Australia has arrested a former US military pilot who was working in China

A former US military pilot and flight instructor who worked in China was arrested in Australia and faces extradition to the United States, Australian court documents and company records show.

Australian Federal Police arrested Daniel Edmund Duggan, 54, in the New South Wales town of Orange on Friday and appeared in court the same day, court records show and two police sources and his lawyer confirmed.

His lawyer appeared via video conference, and Duggan was denied bail and taken to nearby Bathurst Prison, two of the sources said.

Duggan is a former US citizen and federal police were acting on a US request for his arrest, possibly ahead of formal extradition proceedings, said one of the police sources, who was not authorized to speak publicly.

Duggan’s next appearance is in Sydney in November for a bail hearing. Details of the US arrest warrant and the charges he faces are under seal.

“An individual was arrested on October 21, 2022, pursuant to a provisional arrest warrant issued by the United States of America,” a spokesperson for the federal Attorney General said in a statement. “As the matter is before the courts, it would be inappropriate to comment further.”

The arrest came in the same week Britain ordered dozens of former military pilots to stop working in China or face prosecution on national security grounds under new laws. Australia is also investigating reports that some of its former fighter pilots have been approached to work in China.

An aviation source said the FBI wanted Duggan because of his work in China. His attorney, Dennis Miralis of Nyman, Gibson and Miralis, said he could not comment.

Duggan moved to Australia after a decade in the US military and started a business called Top Gun Tasmania, hiring ex-US and British military pilots to give tourists fighter jet rides, company records and aviation sources confirmed.

Duggan also flew ex-military aircraft at air shows in Australia, three pilots said.

Top Gun Tasmania’s website says Duggan flew Harrier jump jets in the US Marines and was an air combat instructor.

He moved to Beijing in 2014 and soon after sold Top Gun Tasmania for the company’s Australian show.

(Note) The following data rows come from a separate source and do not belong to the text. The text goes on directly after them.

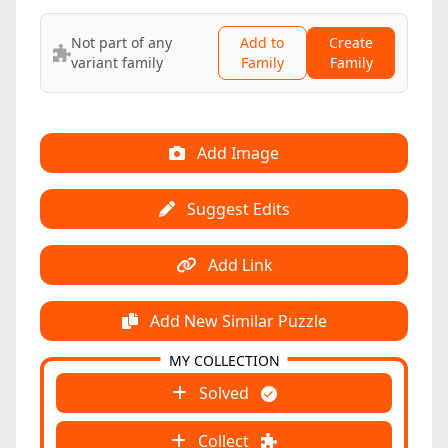
Not part of any
Add to
Create
variant family
Family
Family
Add Image
Suggest Edits
Add Link
Add New Similar Puzzle
MY COLLECTION
Solved
Collect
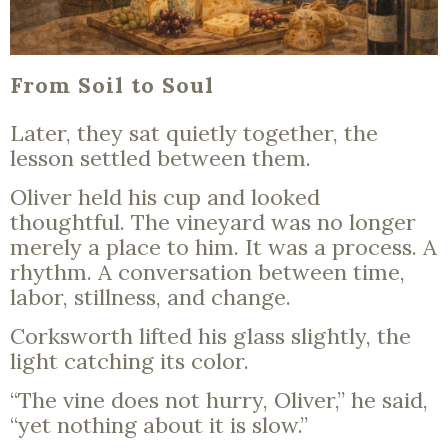
From Soil to Soul
Later, they sat quietly together, the
lesson settled between them.
Oliver held his cup and looked
thoughtful. The vineyard was no longer
merely a place to him. It was a process. A
rhythm. A conversation between time,
labor, stillness, and change.
Corksworth lifted his glass slightly, the
light catching its color.
“The vine does not hurry, Oliver,” he said,
“yet nothing about it is slow.”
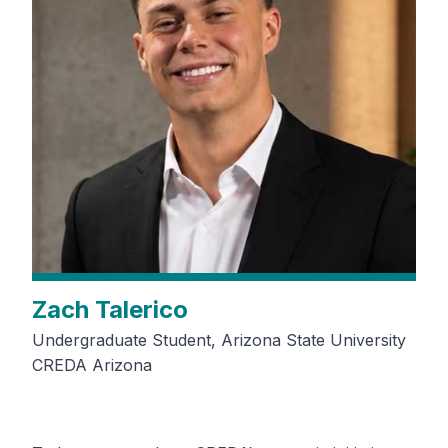
Zach Talerico
Undergraduate Student, Arizona State University
CREDA Arizona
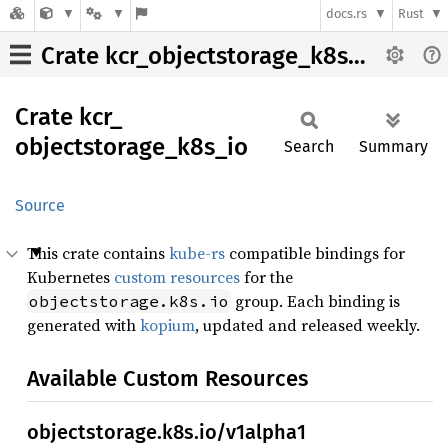
docs.rs
Rust
Crate kcr_objectstorage_k8s_io
Crate
kcr_
objectstorage_
k8s_
io
Search
Summary
Source
This crate contains
kube-rs
compatible bindings for
Kubernetes
custom resources
for the
group. Each binding is
objectstorage.k8s.io
generated with
kopium
, updated and released weekly.
Available Custom Resources
objectstorage.k8s.io/v1alpha1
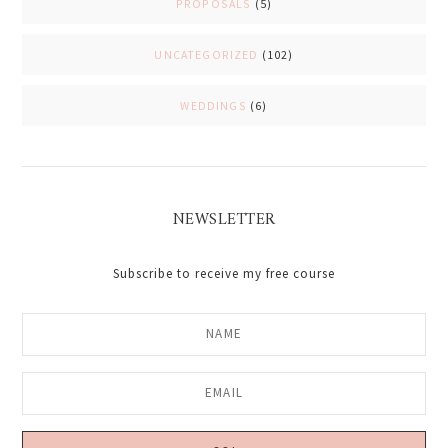
PROPOSALS
(5)
UNCATEGORIZED
(102)
WEDDINGS
(6)
NEWSLETTER
Subscribe to receive my free course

Duggan’s LinkedIn profile said he has been working in Qingdao, China, since 2017 as managing director of AVIBIZ Limited, which he described as a “comprehensive aviation consulting firm with a focus on China’s dynamic and fast-growing aviation industry.”

Hong Kong company records show AVIBIZ Limited was registered by Australian passport holder Daniel Edmund Duggan in 2017 and dissolved in 2020.

Duggan could not immediately be reached for comment.

Under Australia’s extradition treaty with the United States, the US government has 60 days to make an extradition request. The treaty allows for the extradition of Australian citizens.